Elles imprimaient vivement à la corde une rotation rapide tandis que les autres sautaient à pieds joints en chœur à chaque tour. Parfois l’une annonçait :
d’un pied !
Et c’était le saut sur un pied,
de l’autre ! »
Et on changeait. Celle qui « accrochait » s’excluait d’elle-même.

Lorsqu’il ne restait plus, après des abandons successifs, qu’une ou deux sauteuses en action, l’une criait (parfois les deux) :

Vinaigre !
La corde alors tournait à un rythme d’enfer. Les pieds joints montaient et descendaient frénétiquement jusqu’à l’essoufflement des deux rivales en endurance qui demandaient alors :
Huile !
pour obtenir un ralentissement progressif du rythme.

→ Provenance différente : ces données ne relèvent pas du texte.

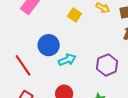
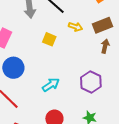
blue circle: (49, 45) -> (13, 68), moved

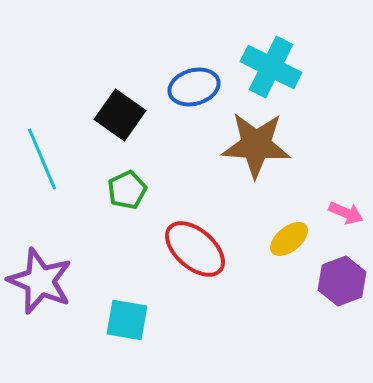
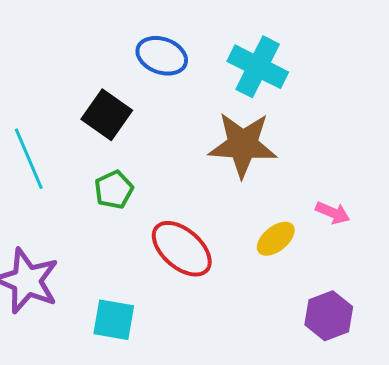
blue ellipse: (194, 87) -> (162, 56), moved, turned 36
purple hexagon: (342, 281) -> (329, 316), moved

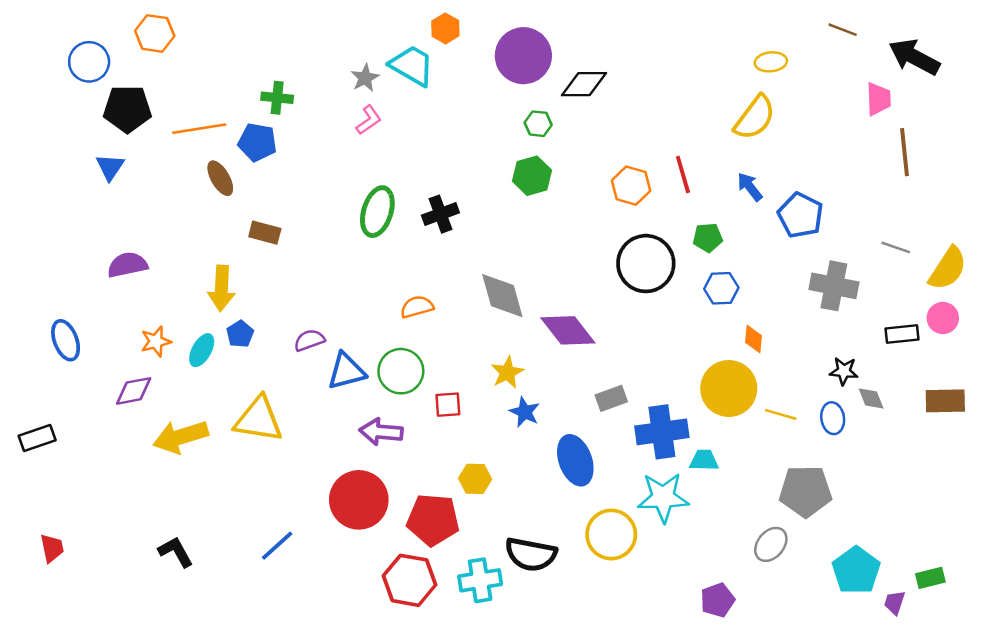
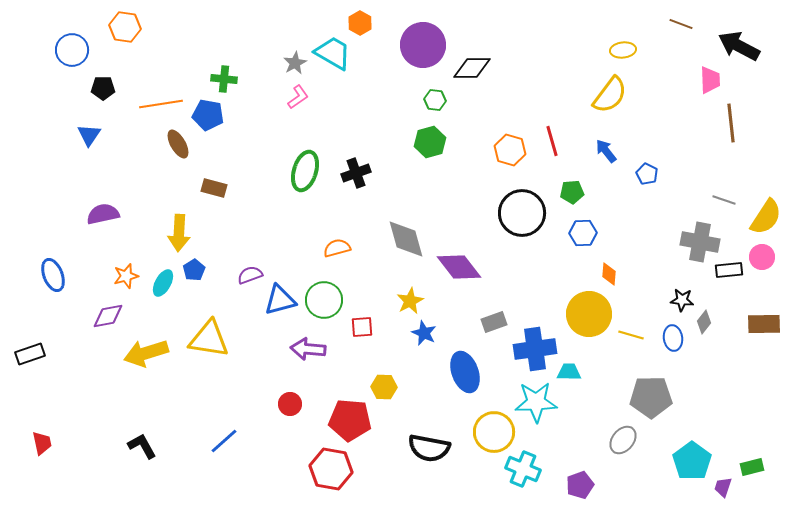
black pentagon: (127, 109) -> (103, 88), size x0.6
blue pentagon: (801, 215) -> (647, 174), size x0.6
gray cross: (834, 286) -> (700, 242), moved
gray diamond: (871, 398) -> (704, 322), turned 60
red circle: (359, 500) -> (290, 404), size x0.5
cyan cross: (480, 580) -> (523, 469), moved, turned 32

Lucienne Guilliny (devenue plus tard madame Jean Touche) excellait dans ce sport ainsi que Pierrette Imbert (madame Abel Touche). Les garçons, quelquefois, lorsque le jeu se déroulait hors de l’école, s’y essayaient, attirés par les variations de rythme très spectaculaires qui exigeaient des prouesses d’adresse et de maîtrise de la respiration toujours appréciées de nos jours par les professeurs d’éducation physique sur les plateaux des établissements scolaires.

Les filles jouaient aussi à « la marelle » exercice aux règles strictes, moins violent mais tout aussi charmant.

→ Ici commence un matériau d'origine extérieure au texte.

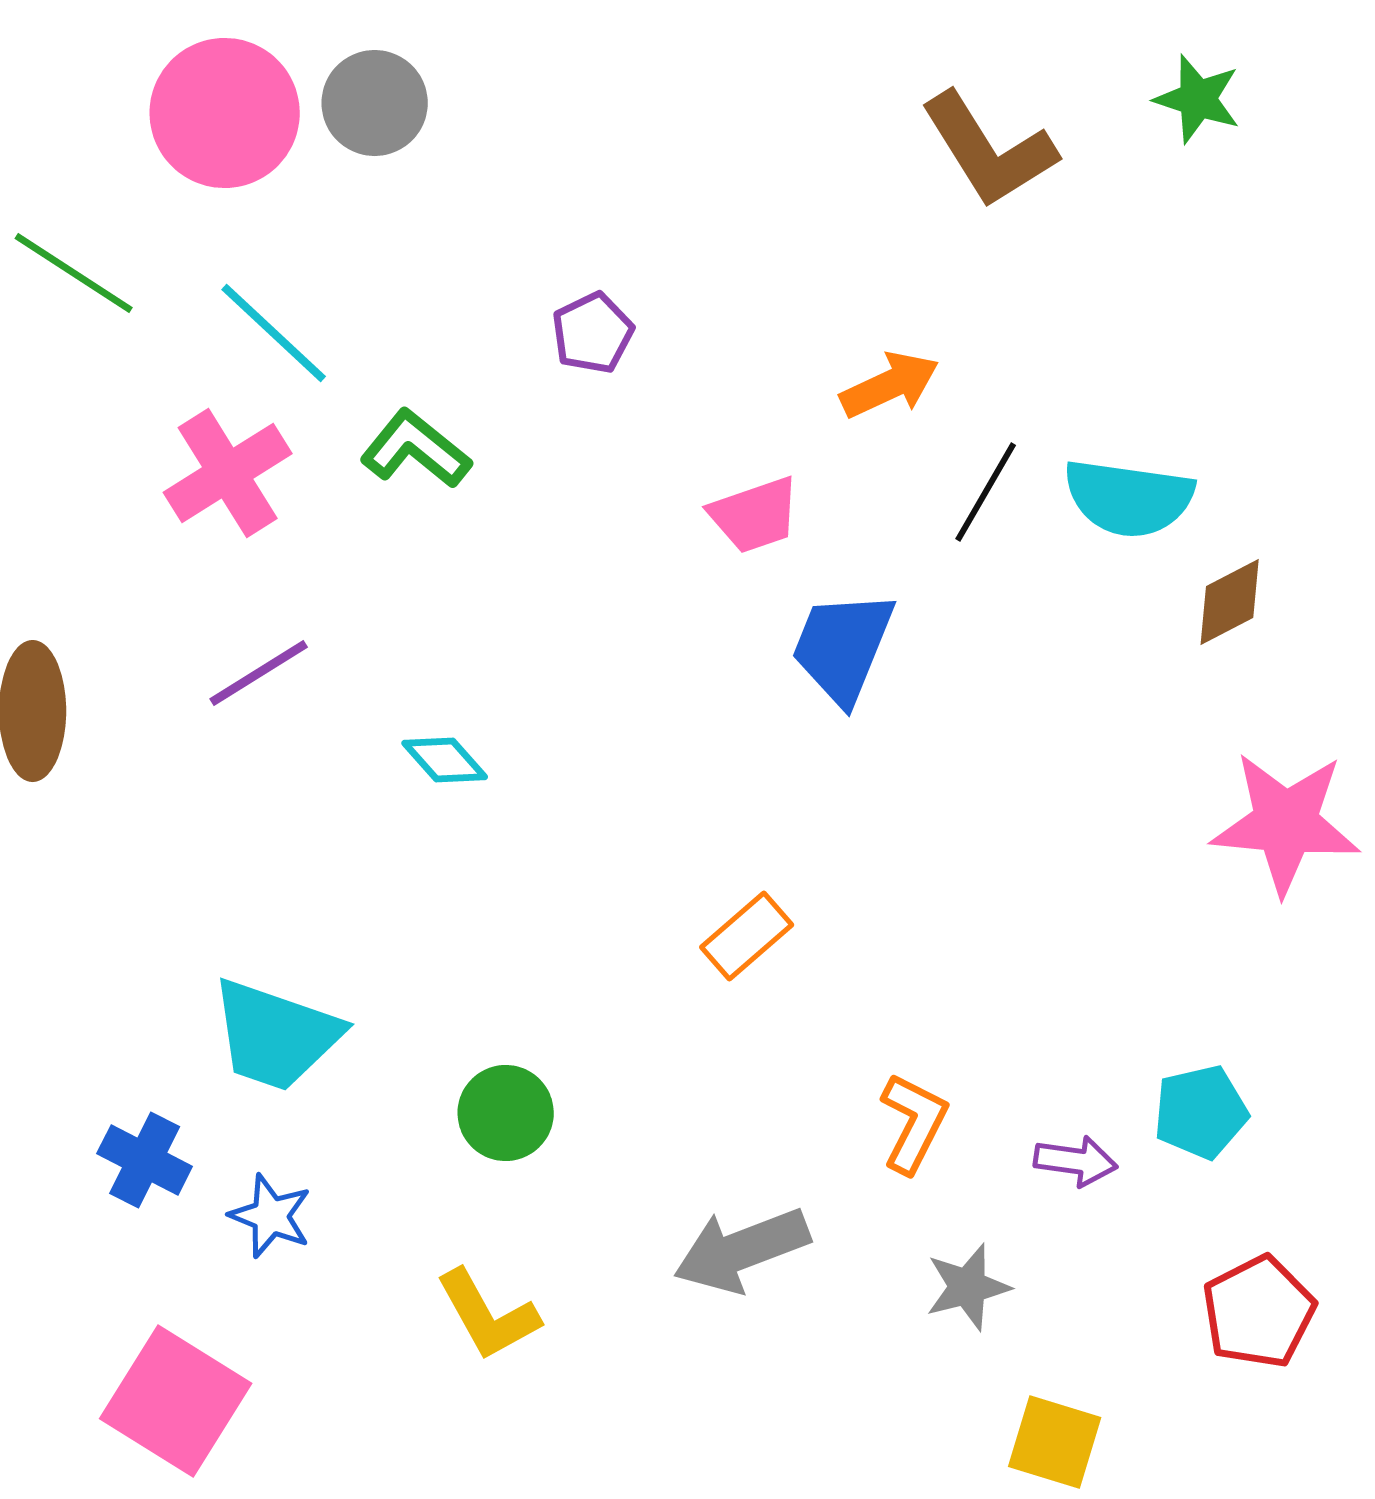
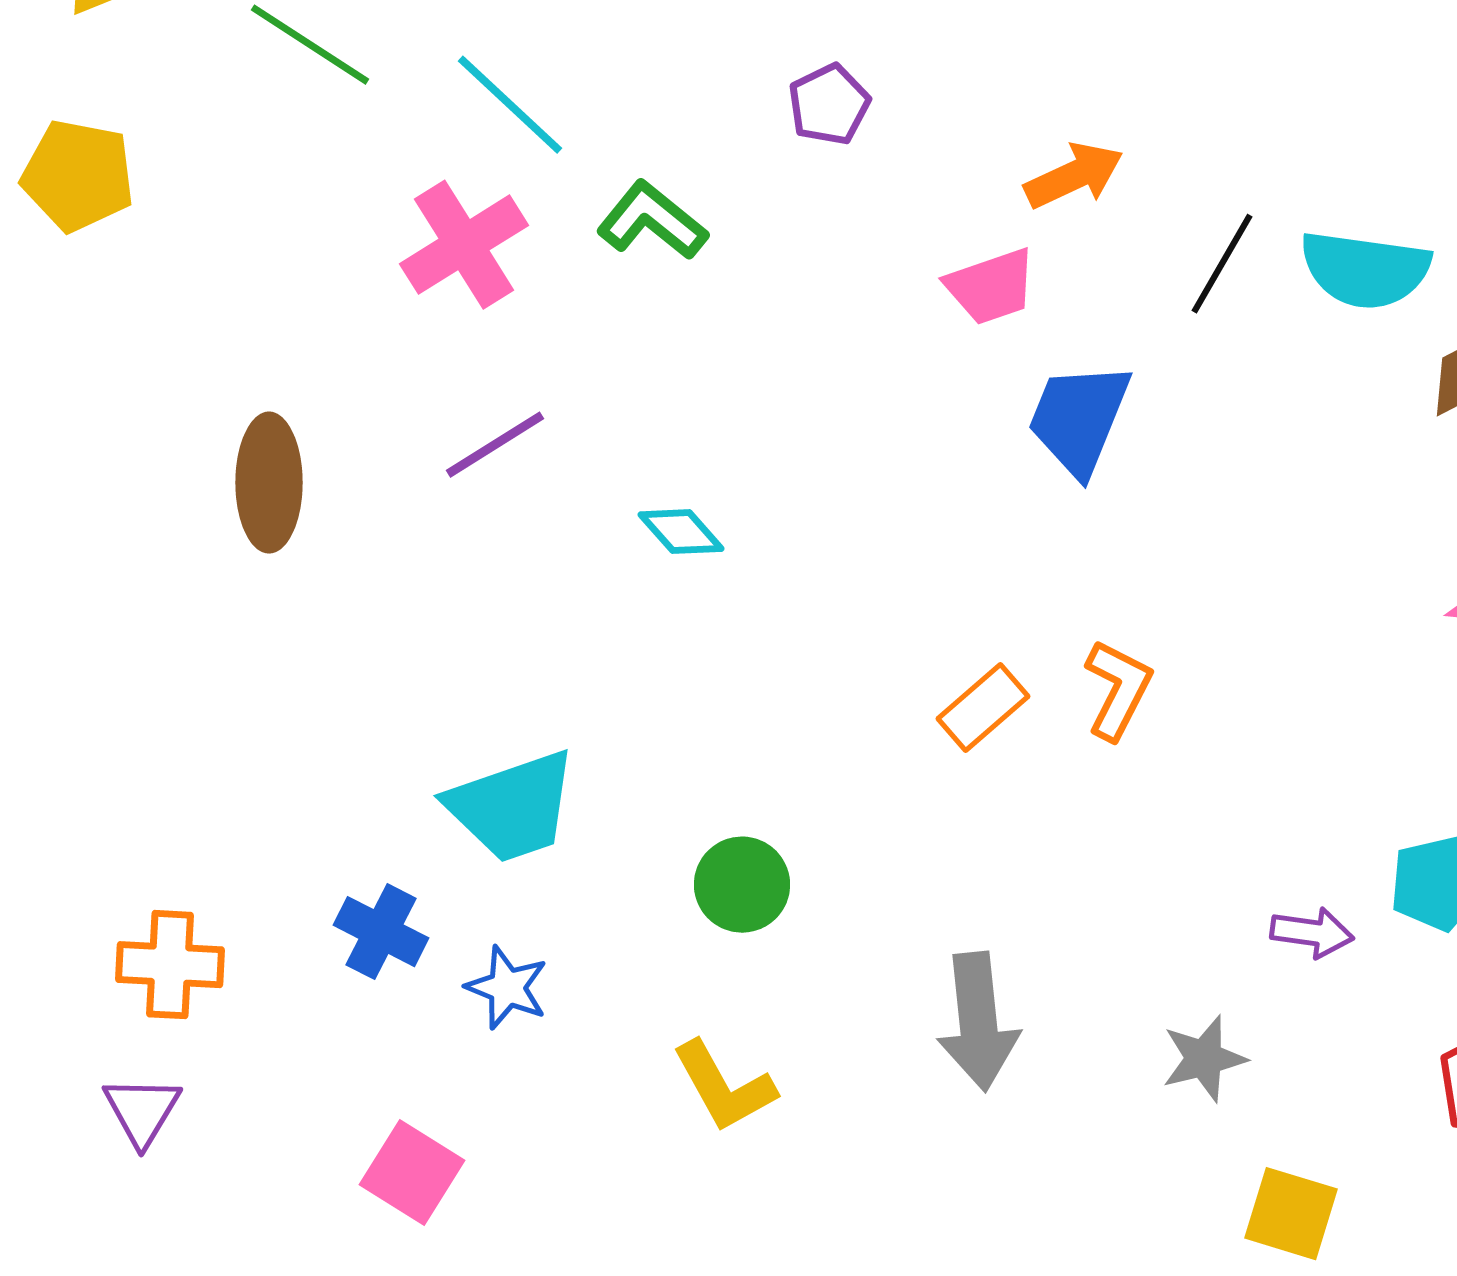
orange arrow: (890, 385) -> (1074, 176), moved
cyan trapezoid: (276, 1035) -> (512, 807), turned -38
orange L-shape: (914, 1123) -> (1118, 690), moved
gray arrow: (742, 1250) -> (978, 1022), turned -75
pink square: (176, 1401) -> (412, 1173), size x0.7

Il se déroulait sur un tracé géométrique préalablement dessiné à la craie sur une surface lisse, trottoir ou coin de place ; une suite de grandes cases carrées ou rectangulaires disposées en une sorte de croix représentait par exemple les jours de la semaine. Il fallait se déplacer en sautant à cloche-pied sur ce parcours, tout en poussant avec le pied actif une pierre plate ou un morceau de carreaux en terre cuite, sans mordre sur la raie.

Au milieu de la semaine, pirouette rapide, retombée pieds joints sur le jeudi et nouveau départ vers le dimanche ; là, nouvelle pirouette et retour en sens inverse. Il y avait d’autres formules de parcours. De toute façon, si la pierre était poussée hors du tracé ou à cheval sur une ligne la joueuse était exclue pour le temps de la partie.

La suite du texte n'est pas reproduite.